Materials and methods

Patients and tissue samples

The protocol for the present study was independently reviewed and approved by the Institutional Review Board (IRB) of Kaohsiung Veterans General Hospital (KSVGH; IRB no. VGHKS14-CT6-18, Kaohsiung, Taiwan). A total of 69 paired tumor tissues and adjacent normal tissue samples were collected from patients with oral cancer at the Department of Otolaryngology of Kaohsiung Veterans General Hospital (Kaohsiung, Taiwan) between 2010 and 2012. The requirements for written informed consent from the subjects were waived by the IRB of KSVGH, since all the data and specimens had been previously collected and analyzed anonymously. Pathological tumor-node-metastasis classification was determined at the time of the initial resection of the tumor in accordance with the 2002 guidelines of the American Joint Committee on Cancer staging system (29). Fresh tissue samples included tumor tissues and corresponding adjacent normal tissues from 69 OSCC patients. Following surgery, samples were immediately placed in RNAlater® solution (Qiagen GmbH, Hilden, Germany) and stored at room temperature overnight prior to be frozen at −80°C.

DNA and RNA extraction

Total RNA and DNA were extracted from tissues using TRIzol reagent (Invitrogen; Thermo Fisher Scientific, Inc., Waltham, MA, USA), according to the manufacturer's protocol. Briefly, tissue samples were homogenized in 1 ml TRIzol and mixed with 0.2 ml chloroform (Avantor Performance Materials, Center Valley, PA, USA) for extracting protein and DNA, while RNA was precipitated with 0.6 ml isopropanol (Avantor Performance Materials). The remaining liquid was mixed with 0.5 ml back extraction buffer (4 M guanidine thiocyanate, 50 mM sodium citrate and 1 M Tris; pH 8.0; Avantor Performance Materials), and DNA was precipitated with 0.4 ml isopropanol. The concentration, purity and amount of total RNA and DNA were determined with a NanoDrop 1000 spectrophotometer (Nanodrop Technologies; Thermo Fisher Scientific, Inc.).

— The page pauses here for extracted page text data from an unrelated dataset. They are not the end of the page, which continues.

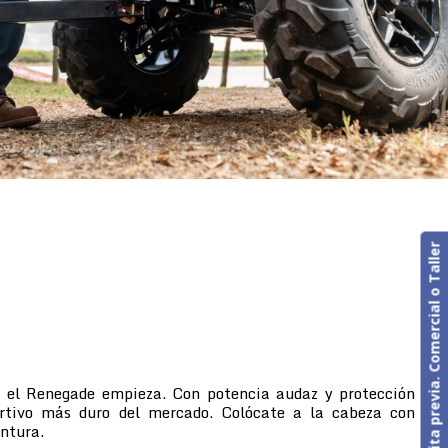
Cita previa. Comercial o Taller
, el Renegade empieza. Con potencia audaz y protección
ortivo más duro del mercado. Colócate a la cabeza con
entura.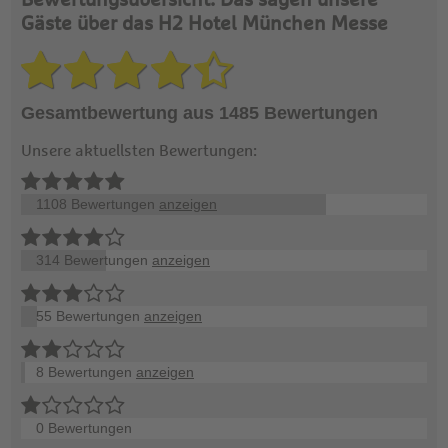
Bewertungsübersicht: Das sagen unsere
Gäste über das H2 Hotel München Messe
Gesamtbewertung aus 1485 Bewertungen
Unsere aktuellsten Bewertungen:
1108 Bewertungen
anzeigen
314 Bewertungen
anzeigen
55 Bewertungen
anzeigen
8 Bewertungen
anzeigen
0 Bewertungen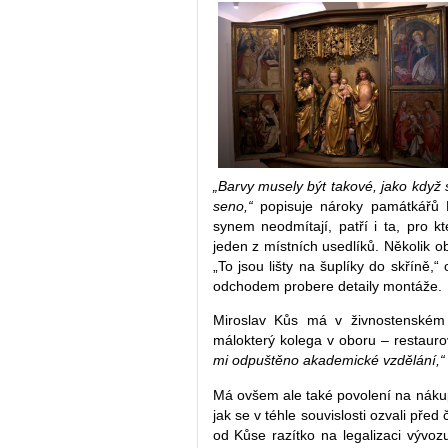
„Barvy musely být takové, jako když 
seno,“
popisuje nároky památkářů M
synem neodmítají, patří i ta, pro kt
jeden z místních usedlíků. Několik 
„To jsou lišty na šuplíky do skříně,
odchodem probere detaily montáže.
Miroslav Kůs má v živnostenském 
málokterý kolega v oboru – restaur
mi odpuštěno akademické vzdělání,“
Má ovšem ale také povolení na náku
jak se v téhle souvislosti ozvali před 
od Kůse razítko na legalizaci vývo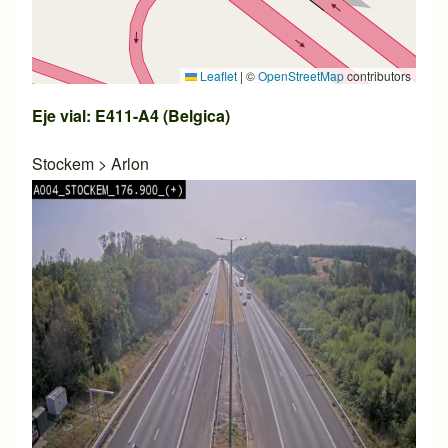
Leaflet
|
©
OpenStreetMap
contributors
Eje vial: E411-A4 (Belgica)
Stockem
>
Arlon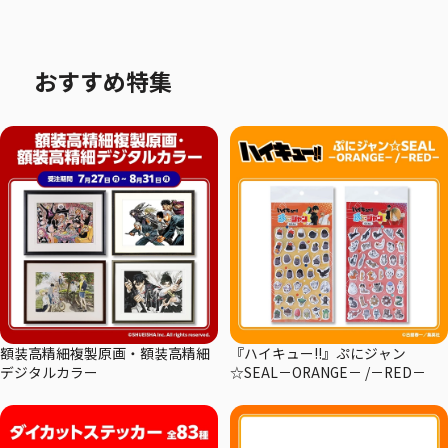
おすすめ特集
額装高精細複製原画・額装高精細
『ハイキュー!!』ぷにジャン
デジタルカラー
☆SEAL－ORANGE－ /－RED－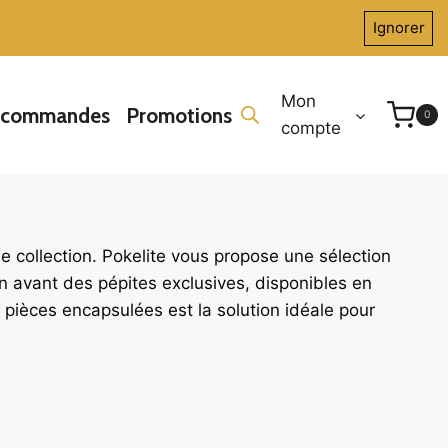
Ignorer
Mon
écommandes
Promotions
0
compte
de collection. Pokelite vous propose une sélection
 avant des pépites exclusives, disponibles en
s pièces encapsulées est la solution idéale pour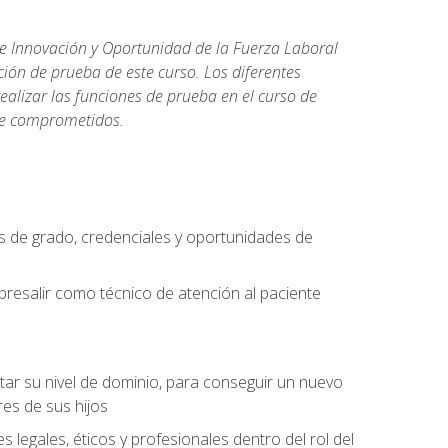
de Innovación y Oportunidad de la Fuerza Laboral
ión de prueba de este curso. Los diferentes
realizar las funciones de prueba en el curso de
rse comprometidos.
 de grado, credenciales y oportunidades de
bresalir como técnico de atención al paciente
rtar su nivel de dominio, para conseguir un nuevo
es de sus hijos
legales, éticos y profesionales dentro del rol del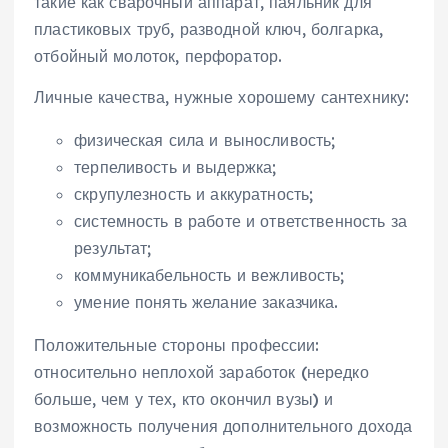
такие как сварочный аппарат, паяльник для
пластиковых труб, разводной ключ, болгарка,
отбойный молоток, перфоратор.
Личные качества, нужные хорошему сантехнику:
физическая сила и выносливость;
терпеливость и выдержка;
скрупулезность и аккуратность;
системность в работе и ответственность за
результат;
коммуникабельность и вежливость;
умение понять желание заказчика.
Положительные стороны профессии:
относительно неплохой заработок (нередко
больше, чем у тех, кто окончил вузы) и
возможность получения дополнительного дохода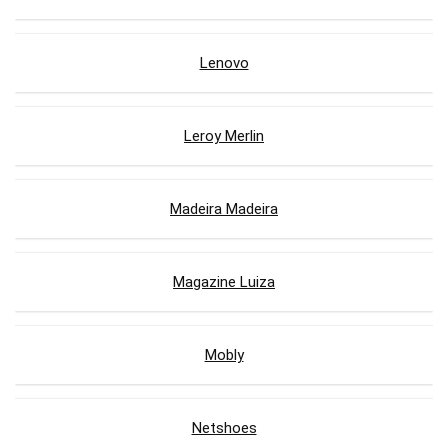
Lenovo
Leroy Merlin
Madeira Madeira
Magazine Luiza
Mobly
Netshoes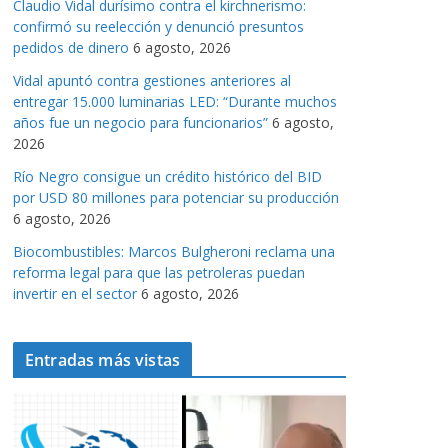
Claudio Vidal durísimo contra el kirchnerismo:
a
confirmó su reelección y denunció presuntos
s
pedidos de dinero
6 agosto, 2026
Vidal apuntó contra gestiones anteriores al
entregar 15.000 luminarias LED: “Durante muchos
años fue un negocio para funcionarios”
6 agosto,
2026
Río Negro consigue un crédito histórico del BID
por USD 80 millones para potenciar su producción
6 agosto, 2026
Biocombustibles: Marcos Bulgheroni reclama una
reforma legal para que las petroleras puedan
invertir en el sector
6 agosto, 2026
Entradas más vistas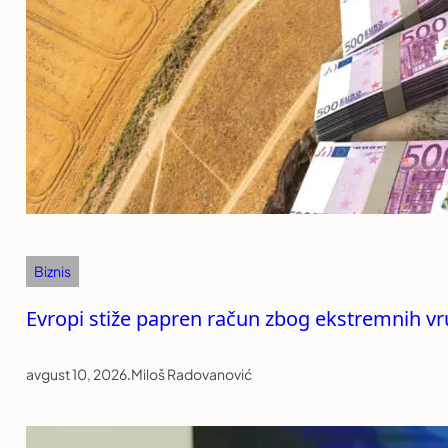
Biznis
Evropi stiže papren račun zbog ekstremnih vruć
avgust 10, 2026
.
Miloš Radovanović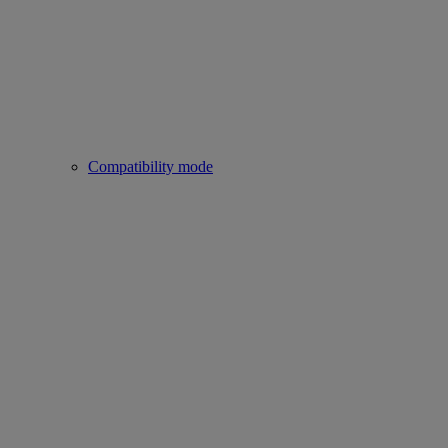
Compatibility mode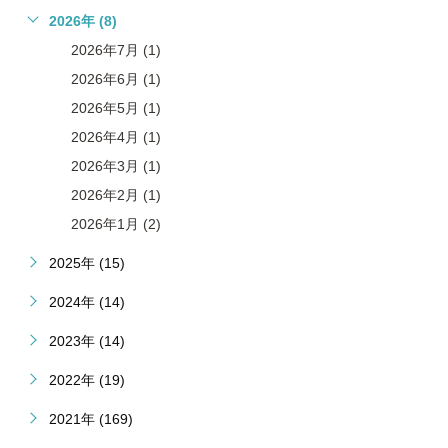
2026年 (8)
2026年7月 (1)
2026年6月 (1)
2026年5月 (1)
2026年4月 (1)
2026年3月 (1)
2026年2月 (1)
2026年1月 (2)
2025年 (15)
2024年 (14)
2023年 (14)
2022年 (19)
2021年 (169)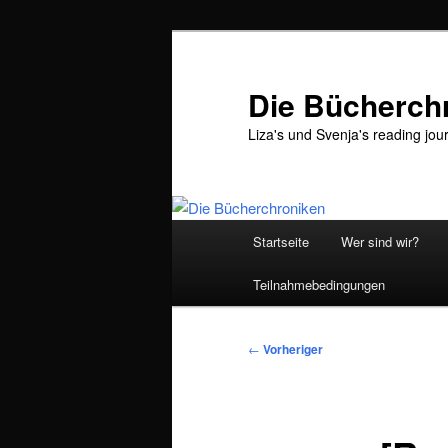
Zum
primären
Inhalt
Die Bücherch
springen
Liza's und Svenja's reading jou
Hauptmenü
Startseite
Wer sind wir?
Teilnahmebedingungen
Beitragsnavigation
←
Vorheriger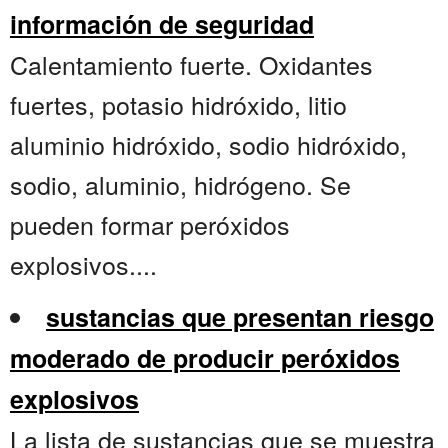
información de seguridad
Calentamiento fuerte. Oxidantes
fuertes, potasio hidróxido, litio
aluminio hidróxido, sodio hidróxido,
sodio, aluminio, hidrógeno. Se
pueden formar peróxidos
explosivos....
sustancias que presentan riesgo
moderado de producir peróxidos
explosivos
La lista de sustancias que se muestra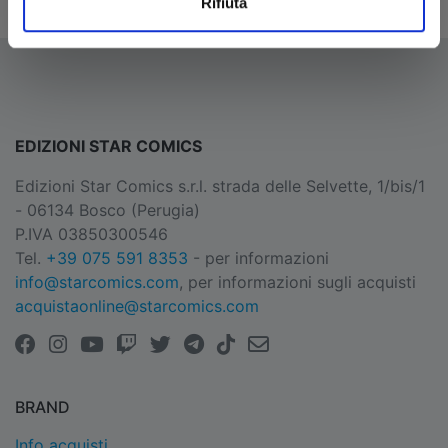
Rifiuta
EDIZIONI STAR COMICS
Edizioni Star Comics s.r.l. strada delle Selvette, 1/bis/1
- 06134 Bosco (Perugia)
P.IVA 03850300546
Tel.
+39 075 591 8353
- per informazioni
info@starcomics.com
, per informazioni sugli acquisti
acquistaonline@starcomics.com
BRAND
Info acquisti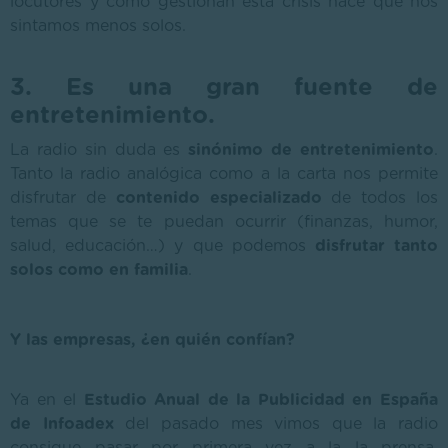
locutores y cómo gestionan esta crisis hace que nos
sintamos menos solos.
3. Es una gran fuente de
entretenimiento.
La radio sin duda es
sinónimo de entretenimiento
.
Tanto la radio analógica como a la carta nos permite
disfrutar de
contenido especializado
de todos los
temas que se te puedan ocurrir (finanzas, humor,
salud, educación…) y que podemos
disfrutar tanto
solos como en familia
.
Y las empresas, ¿en quién confían?
Ya en el
Estudio Anual de la Publicidad en España
de Infoadex
del pasado mes vimos que la radio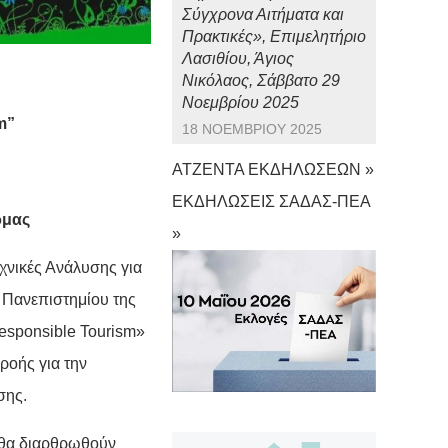
Σύγχρονα Αιτήματα και
Πρακτικές», Επιμελητήριο
Λασιθίου, Άγιος
Νικόλαος, Σάββατο 29
Νοεμβρίου 2025
m”
18 ΝΟΕΜΒΡΊΟΥ 2025
ΑΤΖΕΝΤΑ ΕΚΔΗΛΩΣΕΩΝ »
ΕΚΔΗΛΩΣΕΙΣ ΣΑΔΑΣ-ΠΕΑ
ρμας
»
νικές Ανάλυσης για
 Πανεπιστημίου της
esponsible Tourism»
ροής για την
σης.
 θα διαρθρωθούν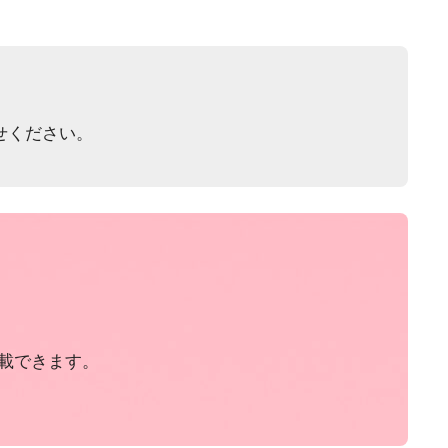
せください。
載できます。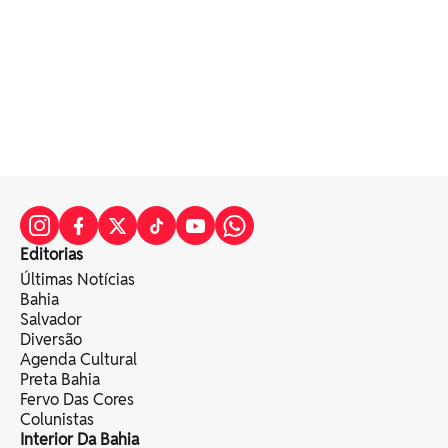
Editorias
Últimas Notícias
Bahia
Salvador
Diversão
Agenda Cultural
Preta Bahia
Fervo Das Cores
Colunistas
Interior Da Bahia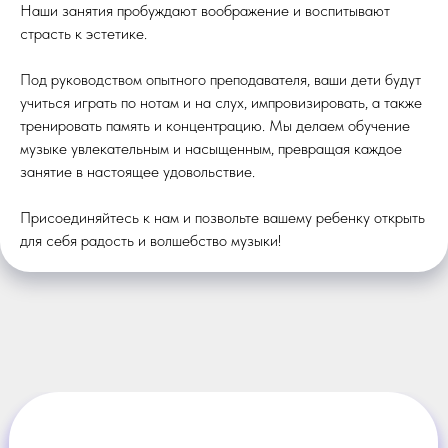
Наши занятия пробуждают воображение и воспитывают
страсть к эстетике.
Под руководством опытного преподавателя, ваши дети будут
учиться играть по нотам и на слух, импровизировать, а также
тренировать память и концентрацию. Мы делаем обучение
музыке увлекательным и насыщенным, превращая каждое
занятие в настоящее удовольствие.
Присоединяйтесь к нам и позвольте вашему ребенку открыть
для себя радость и волшебство музыки!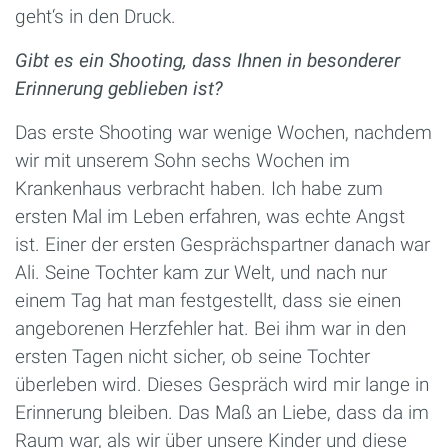
geht‘s in den Druck.
Gibt es ein Shooting, dass Ihnen in besonderer
Erinnerung geblieben ist?
Das erste Shooting war wenige Wochen, nachdem
wir mit unserem Sohn sechs Wochen im
Krankenhaus verbracht haben. Ich habe zum
ersten Mal im Leben erfahren, was echte Angst
ist. Einer der ersten Gesprächspartner danach war
Ali. Seine Tochter kam zur Welt, und nach nur
einem Tag hat man festgestellt, dass sie einen
angeborenen Herzfehler hat. Bei ihm war in den
ersten Tagen nicht sicher, ob seine Tochter
überleben wird. Dieses Gespräch wird mir lange in
Erinnerung bleiben. Das Maß an Liebe, dass da im
Raum war, als wir über unsere Kinder und diese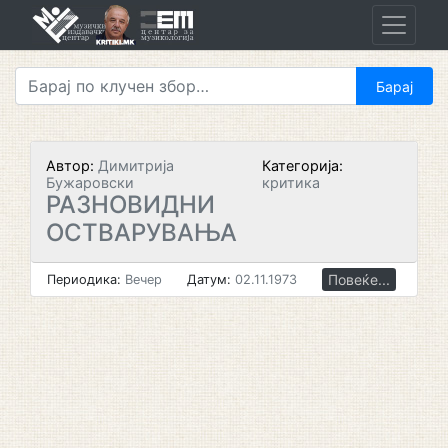
Skip
to
content
Автор:
Димитрија
Категорија:
Бужаровски
критика
РАЗНОВИДНИ
ОСТВАРУВАЊА
Повеќе...
Периодика:
Вечер
Датум:
02.11.1973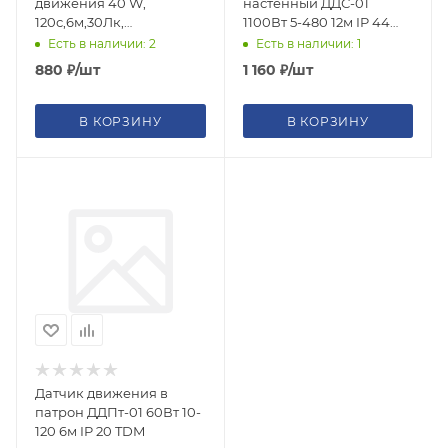
движения 40 W,
настенный ДДС-01
120с,6м,30Лк,
1100Вт 5-480 12м IP 44
120(сбоку)+360(сверху)гр,
TDM {SQ0324-0006}
Есть в наличии: 2
Есть в наличии: 1
IP20/IP44{SQ0324-0046}
880
₽
/шт
1 160
₽
/шт
В КОРЗИНУ
В КОРЗИНУ
Датчик движения в
патрон ДДПт-01 60Вт 10-
120 6м IP 20 TDM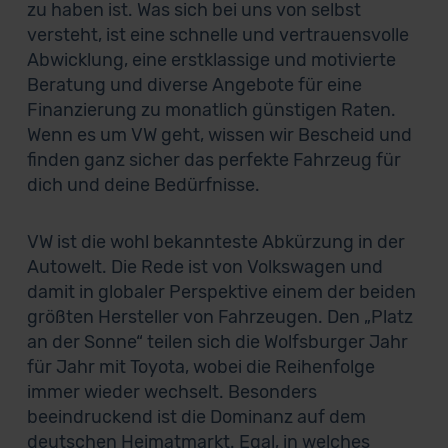
zu haben ist. Was sich bei uns von selbst
versteht, ist eine schnelle und vertrauensvolle
Abwicklung, eine erstklassige und motivierte
Beratung und diverse Angebote für eine
Finanzierung zu monatlich günstigen Raten.
Wenn es um VW geht, wissen wir Bescheid und
finden ganz sicher das perfekte Fahrzeug für
dich und deine Bedürfnisse.
VW ist die wohl bekannteste Abkürzung in der
Autowelt. Die Rede ist von Volkswagen und
damit in globaler Perspektive einem der beiden
größten Hersteller von Fahrzeugen. Den „Platz
an der Sonne“ teilen sich die Wolfsburger Jahr
für Jahr mit Toyota, wobei die Reihenfolge
immer wieder wechselt. Besonders
beeindruckend ist die Dominanz auf dem
deutschen Heimatmarkt. Egal, in welches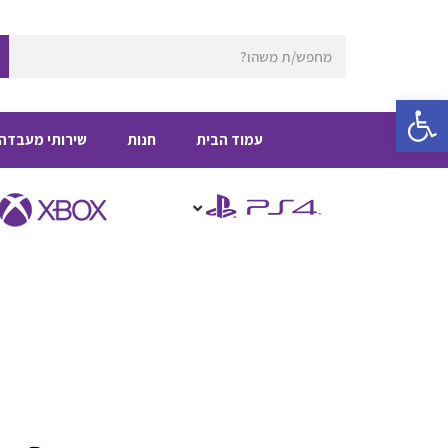
ילוג
תוכן
חיפוש
פתח סרגל נגישות
עמוד הבית
חנות
שירותי מעבדה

Stem-loop reverse-transcription-quantitative polymerase chain reaction (RT-qPCR) of mature miRNAs

Total RNA (1 µg) was reverse transcribed using miR-specific stem-loop miR-196b-RT primer (Gemomics BioSci & Tech, New Taipei, Taiwan) and SuperScript® III Reverse Transcriptase (Invitrogen; Thermo Fisher Scientific, Inc.), according to the manufacturer's protocol. The RT reaction included 1 µg RNA, 1X buffer, 2.5 mM dNTP and 0.5 mM stem-loop miR-196b RT primer. The reaction was performed using the following incubation conditions with a PCR thermocycler (TPersonal 20 Thermal Cycler; Biometra GmbH, Göttingen, Germany): 16°C for 30 min, followed by 50 cycles of 20°C for 30 sec, 42°C for 30 sec and 50°C for 1 sec. The complementary DNA was used at a dilution of 1:20 in water in the subsequent qPCR, which was performed using a specific forward primer and a universal reverse primer, under the following conditions: Incubation at 94°C for 10 min, followed by 40 cycles of 94°C for 15 sec and 60°C for 30 sec. Gene expression was detected with SYBR Green I (Applied Biosystems; Thermo Fisher Scientific, Inc.). The expression levels of miRNAs were normalized to those of U6 (ΔCq=miR-196b Cq-U6 Cq) as described by Livak and Schmittgen (30). The individual primers were synthesized by Qiagen China Co., Ltd. (Shanghai, China) used in the present study were as follows: miR-196b RT, foward 5′-CTCAACTGGTGTCGTGGAGTCGGCAATTCAGTTGAGCCCAACAA-3′ and gene specific forward primer, 5′-CGGCGGTAGGTAGTTTCCTGTT-3′; universal/miR-196b reverse, 5′-CTGGTGTCGTGGAGTCGGCAATTC-3′; and U6 forward, 5′-CTCGCTTCGGCAGCACA-3′ and reverse, 5′-AACGCTTCACGAATTTGCGT-3′.

Genomic DNA bisulfite conversion

Genomic DNA was extracted from oral tissue samples using TRIzol, and an aliquot (2 µg) was subjected to bisulfite conversion using the EZ DNA Methylation-Gold™ kit (Zymo Research Corporation, Irvine, CA, USA). Bisulfite conversion was achieved by incubating the reaction at 98°C for 10 min, 64°C for 2.5 h and 4°C for ≤20 h in a PCR thermocycler (Biometra GmbH).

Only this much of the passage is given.